Back to: Introduction to R
The diagram shows the natural flow of how we work with data and perform research. We will begin to explore what this means as we continue.
Data Wrangling
Once we have this data we find that very rarely is it ever in a useful form. In fact Dasau and Johnson suggest that this data preparation of cleaning may take up to 80% of the time.
This is where R has great power and by the end of this course you will be able to work with multiple data sources and wrangle data like a pro.
Importing Data
When it comes to importing your data R is very powerful. R can grab data from many courses including
.csv, .txt. .xls, ….
SPSS, SAS, Stata
Web Scraping
Databases
MySQL
Oracle
PostgreSQL
MongoDB
Tidying Data
Tidying Data is the process in making data useful. In this concept we have ecah column of data represent a variable and each row of data represents a single observation. This format is quite useful for data analysis. In this course we will rely heavily on the tidyr
package.
Transforming Data
Once we have data into R and begin to tidy the data we usually need to transform multiple aspects of the data. R has many tools that allow a user to manipulate and transform data.
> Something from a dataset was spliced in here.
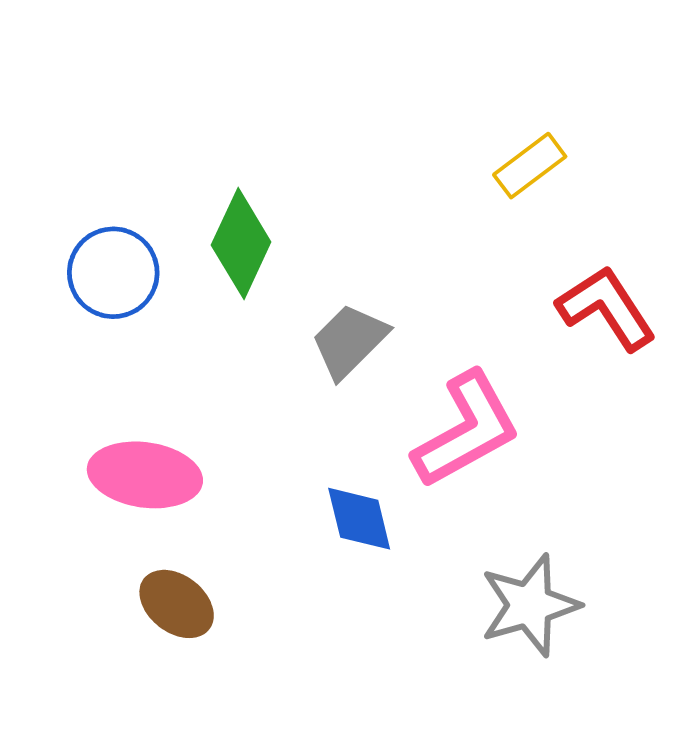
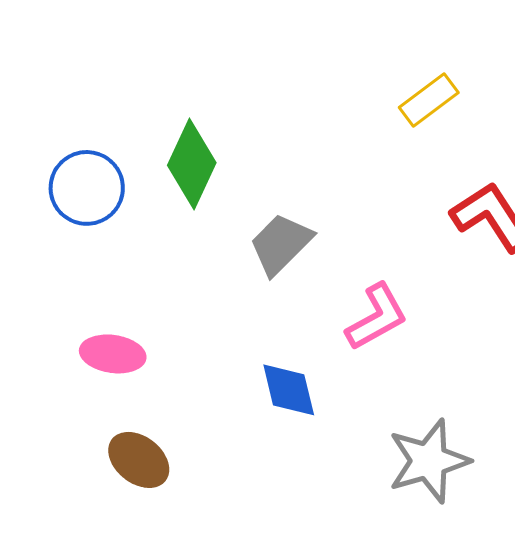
pink L-shape: (466, 430) -> (377, 317), size x0.7
pink ellipse: (145, 475) -> (113, 354), size x0.7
Data Exploration and Analysis
Visualizing Data
There are multiple ways to vizualize data in R. The base graphics are easy to use and outperform Stata, SAS and SPSS. In this course we will focus on using the ggplot2 package. This package is actually a language for grahpics and once a user becomes proficient you can create grahs like the one shown below which is created by Harvard Institute for Quantitative Social Science. The original plot came from the economist:
Once data has been vizualized it is important to model the data. R can handle anything from a simple t-test to the working with data that is overa terrabyte in size.
Data Collaboration and Publishing
RStudio
connects easily to:
shiny
provides an interactive data visualization and java script environment.
plotly
allows for interactive graphics for webpages.
RStudio
can make webpages, books, slides, and many other documents that can help relay data. (In fact this course was entirely built in RStudio using Github).